# Task goal
Give the records back exactly as written, but without the images.

***** Task input

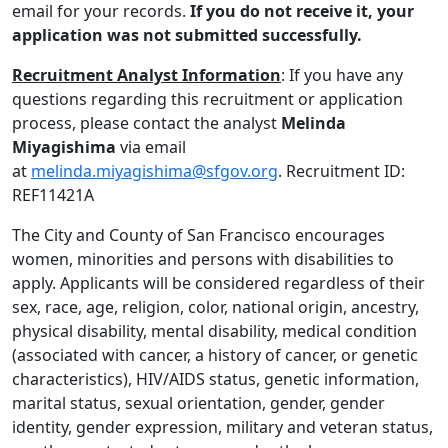
email for your records.
If you do not receive it, your
application was not submitted successfully.
Recruitment Analyst Information
: If you have any
questions regarding this recruitment or application
process, please contact the analyst
Melinda
Miyagishima
via email
at
melinda.miyagishima@sfgov.org
. Recruitment ID:
REF11421A
The City and County of San Francisco encourages
women, minorities and persons with disabilities to
apply. Applicants will be considered regardless of their
sex, race, age, religion, color, national origin, ancestry,
physical disability, mental disability, medical condition
(associated with cancer, a history of cancer, or genetic
characteristics), HIV/AIDS status, genetic information,
marital status, sexual orientation, gender, gender
identity, gender expression, military and veteran status,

**********

# Result
email for your records.
If you do not receive it, your
application was not submitted successfully.
Recruitment Analyst Information
: If you have any
questions regarding this recruitment or application
process, please contact the analyst
Melinda
Miyagishima
via email
at
melinda.miyagishima@sfgov.org
. Recruitment ID:
REF11421A
The City and County of San Francisco encourages
women, minorities and persons with disabilities to
apply. Applicants will be considered regardless of their
sex, race, age, religion, color, national origin, ancestry,
physical disability, mental disability, medical condition
(associated with cancer, a history of cancer, or genetic
characteristics), HIV/AIDS status, genetic information,
marital status, sexual orientation, gender, gender
identity, gender expression, military and veteran status,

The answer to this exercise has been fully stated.